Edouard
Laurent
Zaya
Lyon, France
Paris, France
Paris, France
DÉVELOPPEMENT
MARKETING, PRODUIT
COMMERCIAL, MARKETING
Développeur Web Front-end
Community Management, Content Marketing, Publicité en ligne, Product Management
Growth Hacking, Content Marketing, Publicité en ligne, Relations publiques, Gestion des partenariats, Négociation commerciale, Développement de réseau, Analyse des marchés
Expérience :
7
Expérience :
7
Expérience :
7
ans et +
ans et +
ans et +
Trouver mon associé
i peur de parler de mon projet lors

-- -- --

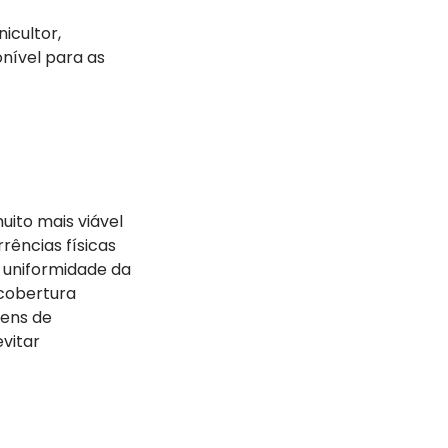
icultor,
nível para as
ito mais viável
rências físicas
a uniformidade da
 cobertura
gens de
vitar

-- -- --

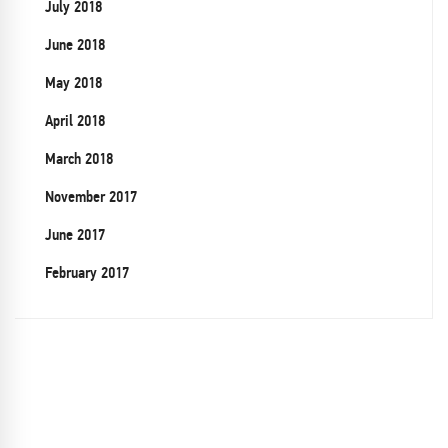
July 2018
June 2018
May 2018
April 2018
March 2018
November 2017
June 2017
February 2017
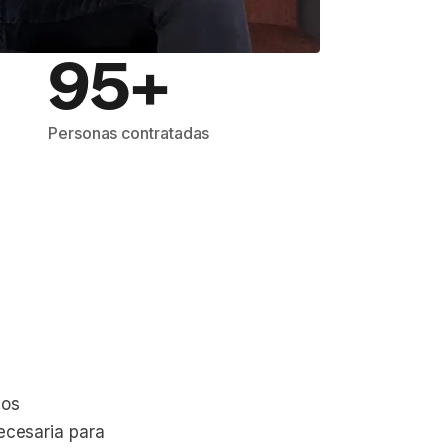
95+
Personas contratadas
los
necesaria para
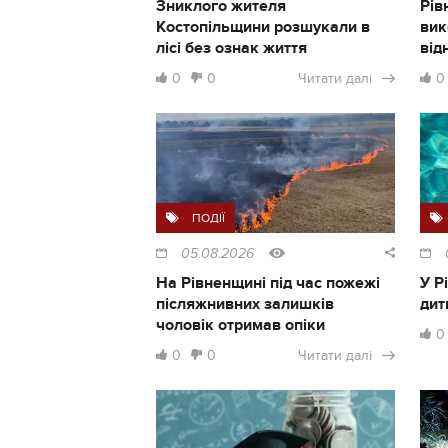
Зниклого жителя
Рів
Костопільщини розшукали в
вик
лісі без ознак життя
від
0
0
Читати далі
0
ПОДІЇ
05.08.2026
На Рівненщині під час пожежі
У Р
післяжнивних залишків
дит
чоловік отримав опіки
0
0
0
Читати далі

-- -- --

▶ Problem statement
Out of the data above, give again only the lines starting at the one holding "MARKETING, PRODUIT" and ending at the one holding "i peur de parler de mon projet lors", unchanged.

▶ Written response
MARKETING, PRODUIT
COMMERCIAL, MARKETING
Développeur Web Front-end
Community Management, Content Marketing, Publicité en ligne, Product Management
Growth Hacking, Content Marketing, Publicité en ligne, Relations publiques, Gestion des partenariats, Négociation commerciale, Développement de réseau, Analyse des marchés
Expérience :
7
Expérience :
7
Expérience :
7
ans et +
ans et +
ans et +
Trouver mon associé
i peur de parler de mon projet lors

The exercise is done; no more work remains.